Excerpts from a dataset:

* * * * * * * * *

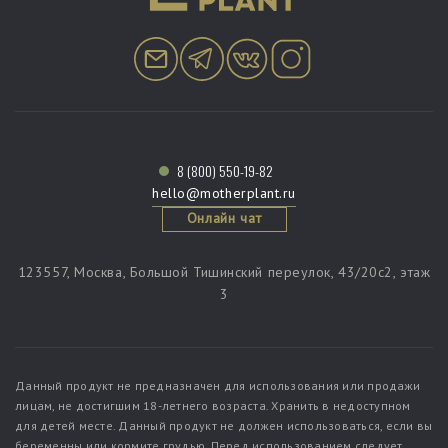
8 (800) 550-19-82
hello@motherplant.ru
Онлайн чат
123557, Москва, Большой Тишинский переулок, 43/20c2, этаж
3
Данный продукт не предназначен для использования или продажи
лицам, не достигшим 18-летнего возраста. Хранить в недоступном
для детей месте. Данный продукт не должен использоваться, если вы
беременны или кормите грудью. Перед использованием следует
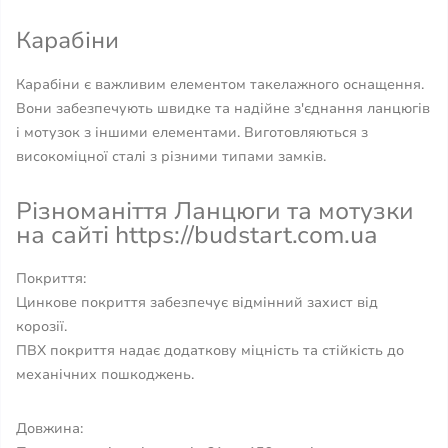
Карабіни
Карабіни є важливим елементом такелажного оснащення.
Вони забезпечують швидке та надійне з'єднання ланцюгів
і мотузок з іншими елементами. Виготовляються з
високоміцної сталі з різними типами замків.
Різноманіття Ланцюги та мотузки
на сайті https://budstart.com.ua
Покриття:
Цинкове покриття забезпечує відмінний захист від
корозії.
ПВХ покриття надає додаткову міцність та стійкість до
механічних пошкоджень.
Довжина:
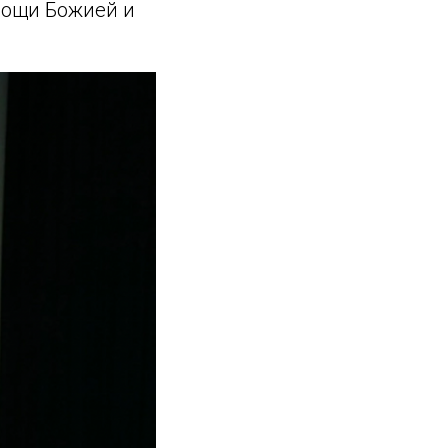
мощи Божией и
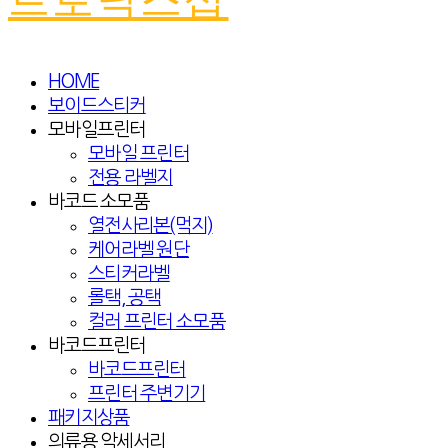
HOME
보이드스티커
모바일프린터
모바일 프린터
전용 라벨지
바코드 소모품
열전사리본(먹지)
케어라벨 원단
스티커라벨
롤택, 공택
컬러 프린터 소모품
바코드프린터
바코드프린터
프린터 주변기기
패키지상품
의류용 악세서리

* * * * * * * * *

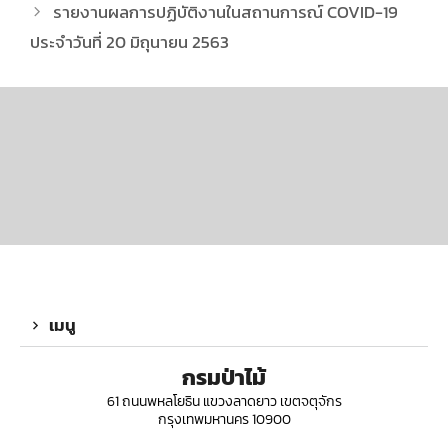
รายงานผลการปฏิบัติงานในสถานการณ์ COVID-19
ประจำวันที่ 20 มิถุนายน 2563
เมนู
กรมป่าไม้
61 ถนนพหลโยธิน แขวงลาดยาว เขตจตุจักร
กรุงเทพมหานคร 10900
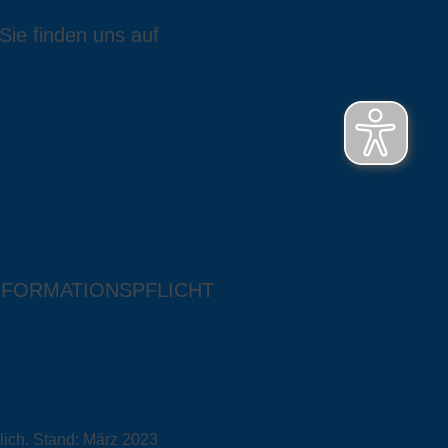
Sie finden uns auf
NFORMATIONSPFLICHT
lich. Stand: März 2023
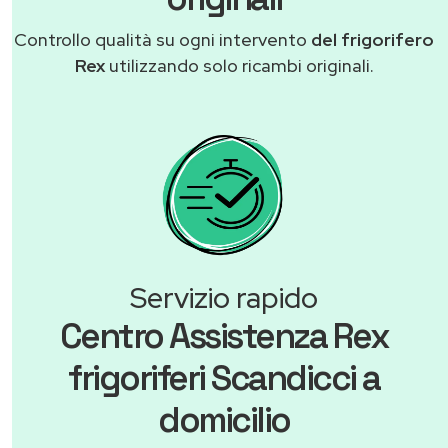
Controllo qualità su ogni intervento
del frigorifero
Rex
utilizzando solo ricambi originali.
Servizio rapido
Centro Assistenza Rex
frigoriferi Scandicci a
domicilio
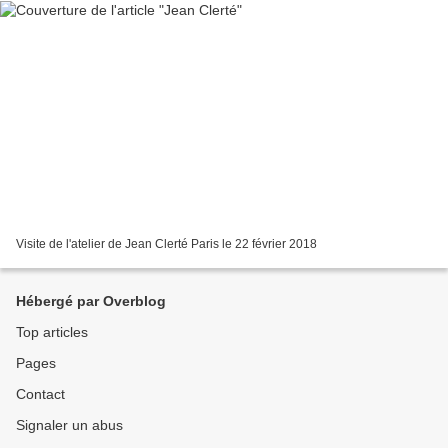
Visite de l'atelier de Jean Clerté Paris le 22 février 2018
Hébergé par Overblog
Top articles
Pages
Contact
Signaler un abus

* * * * * * * * *

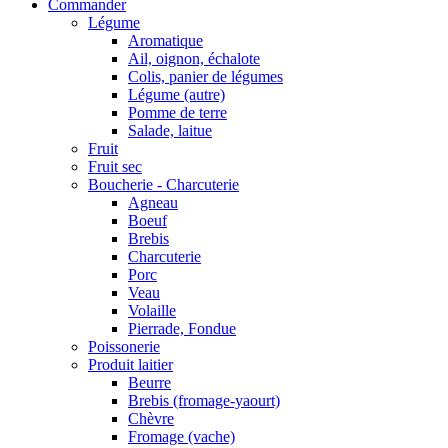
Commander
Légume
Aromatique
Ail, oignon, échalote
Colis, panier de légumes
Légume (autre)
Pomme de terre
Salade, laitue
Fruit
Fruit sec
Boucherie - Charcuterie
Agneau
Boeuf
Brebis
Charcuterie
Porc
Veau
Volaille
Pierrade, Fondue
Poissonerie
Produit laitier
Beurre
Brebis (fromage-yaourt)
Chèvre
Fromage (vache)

* * * * * * * * *

ACTIVITY:
In the records above, find the line with "8 (800) 550-19-82" and the line with "Вони забезпечують швидке"; please transcribe exactly those two lines and all lines between them, omitting any picture.

TASK RESPONSE:
8 (800) 550-19-82
hello@motherplant.ru
Онлайн чат
123557, Москва, Большой Тишинский переулок, 43/20c2, этаж
3
Данный продукт не предназначен для использования или продажи
лицам, не достигшим 18-летнего возраста. Хранить в недоступном
для детей месте. Данный продукт не должен использоваться, если вы
беременны или кормите грудью. Перед использованием следует
Карабіни
Карабіни є важливим елементом такелажного оснащення.
Вони забезпечують швидке та надійне з'єднання ланцюгів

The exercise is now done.